Nel terzo episodio – Revisioni a un manifesto – la giornalista Lucinda Krementz (Frances McDormand) fa riferimento ad un periodo del suo passato in cui, già adulta, aveva assistito alle rivolte studentesche dei giovani di Ennui che hanno portato alla “rivoluzione della scacchiera”. A capitanare gli iracondi e intellettuali giovani studenti svetta Zeffirelli (Timothée Chalamet), che chiedendo a Lucinda di revisionare il manifesto della protesta si legherà a lei più del previsto. In La sala da pranzo privata del commissario di polizia, Roebuck Wright (Jeffrey Wright) racconta di una cena tenuta dal Commissario di Ennui (Mathieu Amalric), cucinata dal leggendario Nescaffier. Con un inaspettato rapimento la cena assume le forme di un inseguimento frenetico e caotico, dove il Commissario e i suoi ospiti si opporranno ad una sgangherata banda di criminali. A chiusura del film (e dell’ultima edizione della rivista), la redazione della rivista si riunisce per redigere un ultimo sentito necrologio.
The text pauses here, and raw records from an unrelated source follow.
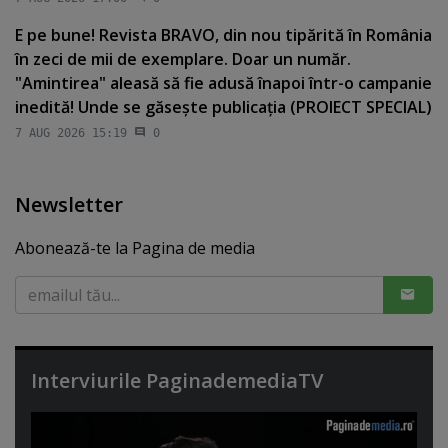
E pe bune! Revista BRAVO, din nou tipărită în România
în zeci de mii de exemplare. Doar un număr.
"Amintirea" aleasă să fie adusă înapoi într-o campanie
inedită! Unde se găseşte publicaţia (PROIECT SPECIAL)
7 AUG 2026 15:19
0
Newsletter
Abonează-te la Pagina de media
Interviurile PaginademediaTV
Gli aspetti tecnici in The French Dispatch
Il lungometraggio riassume magistralmente gli stilemi più cari al regista: in questo senso, The French Dispatch è somma e manifesto della concezione registica di Wes Anderson. Gli orpelli stilistici andersoniani si fanno in questo caso marcatissimi, onnipresenti, segnalando per l’intero minutaggio una forte presenza registica dietro alla macchina da presa. Non manca la consueta e minuziosissima attenzione per la costruzione dell’inquadratura (e dunque dell’immagine). Il livello iconico stesso si fa, con Anderson, portatore di significato anziché mero vezzo estetico. La costruzione dell’immagine diventa un campo di forze in cui regnano equilibrio, simmetria e prospettiva. Nulla è lasciato al caso, lo studio compositivo pregresso alla ripresa è attentissimo tanto quanto lo è il montaggio, affidato a Andrew Weisblum (collaboratore abituale del regista). Non manca in questo film neppure la consueta attenzione di Anderson nei confronti del colore: le sue tipiche tinte inondano l’inquadratura conferendo carattere e significato alla pellicola stessa.
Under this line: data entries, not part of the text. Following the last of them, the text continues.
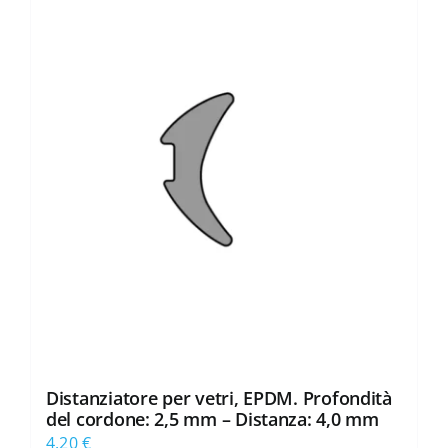
Distanziatore per vetri, EPDM. Profondità
del cordone: 2,5 mm – Distanza: 4,0 mm
4,20
€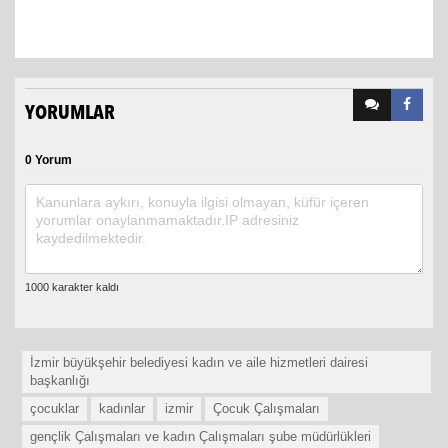
YORUMLAR
0 Yorum
İzmir büyükşehir belediyesi kadın ve aile hizmetleri dairesi
başkanlığı
çocuklar
kadınlar
izmir
Çocuk Çalışmaları
gençlik Çalışmaları ve kadın Çalışmaları şube müdürlükleri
Tuttavia, con questo decimo film Anderson si concede anche ad uno sperimentalismo inedito, che investe sia il piano del colore che quelli del montaggio e delle tecniche utilizzate. In questa pellicola il regista lascia ampio spazio all’uso del bianco e nero, dosandolo con attenzione e cognizione di causa. L’utilizzo che ne fa Anderson, alternandolo costantemente al colore, rivela uno studio pregresso attentissimo e carica tale scelta visiva di un significato profondo. Anche il montaggio osa di più in questo caso (soprattutto nel secondo episodio), con un uso singolare del campo/controcampo e ribaltamenti dell’inquadratura a 360°. La regia, seppur riportando alcuni stilemi cari ad Anderson (su tutti, carrellate e vertiginosi zoom) si lascia contaminare da altre tecniche. Così all’interno del lungometraggio trovano spazio, ad esempio, tableaux vivants e animazione, tracce di un’identità registica giocosa ma al contempo audace.
Il cast di The French Dispatch
Uno dei motivi per cui il film ha fatto tanto parlare di sé nei mesi precedenti è stato proprio l’incredibile cast. Oltre ad essere eccezionalmente numeroso, infatti, si compone di moltissimi attori di primo livello. Raramente nel cinema recente un film ha potuto vantare un cast del genere, costituito da un campione significativo della Hollywood odierna. Come di consueto, Wes Anderson non rinuncia a quelli che sono i suoi attori feticcio e li integra nel progetto seppur per pochi minuti: compaiono così gli onnipresenti Bill Murray, Adrien Brody, Owen Wilson e – brevemente – Jason Schwartzman, Edward Norton e Willem Dafoe. Non manca neppure Anjelica Huston, tanto cara al regista, che compare (pur non apparendo mai sullo schermo) in veste di narratrice nella versione in lingua originale. The French Dispatch è però per Wes Anderson anche un film di grandi ritorni, in cui tornano a collaborare con lui interpreti che aveva già incontrato una volta nel corso della sua carriera.
Compaiono così Tilda Swinton e Frances McDormand, reduci dall’esperienza di Moonrise kingdom, e tornano anche Léa Seydoux, Mathieu Amalric, Saoirse Ronan e Toni Revoli, memori dell’esperienza di Grand Budapest Hotel. Nel film anche interpreti già ampiamente affermati ma new entries della filmografia andersoniana: Benicio del Toro, Jeffrey Wright, Elizabeth Moss, Christoph Waltz. Anderson inoltre si dimostra attento alle nuove promesse del cinema contemporaneo, e riserva un ruolo di rilievo per il brillante e capace astro nascente costituito da Timothée Chalamet. Potrebbe apparire difficile compattare sullo schermo così tante personalità attoriali forti e decise, ma Anderson ci riesce magistralmente, riuscendo addirittura a creare dualismi impensabili che si rivelano particolarmente efficaci (su tutti, McDormand-Chalamet e Seydoux-del Toro). Tutti gli interpreti lavorano brillantemente seguendo e rispettando i toni cari al regista: in questo modo, ognuno di essi finisce per costituire una sfaccettatura unica di quest’opera multiforme.
The French Dispatch: un impareggiabile affresco andersoniano
Con i suoi tipici toni in bilico fra dramma e commedia, tra ironia e malinconia, Wes Anderson realizza un incredibile affresco di esistenze umane – seppur fittizie – vivide e credibili. Il film è emblematico del suo modo di fare cinema, e al di là dell’eventuale gradimento difficilmente è un prodotto che può passare inosservato. Si tratta di un progetto colossale, studiato, minuzioso, un vero e proprio omaggio alla tecnica cinematografica. Ma The French Dispatch è anche molto di più. Con il suo giocoso sperimentalismo e la sua attenzione per i dettagli, l’esercizio di stile di Anderson assume le forme di un accoratissimo inno d’amore per il cinema. Con questa pellicola il regista esplicita, forse con più forza che in qualsiasi altro caso della sua carriera, il profondissimo amore e la devozione che lo legano alla disciplina filmica, portando a compimento un film complesso, pensato, emozionante e monumentale.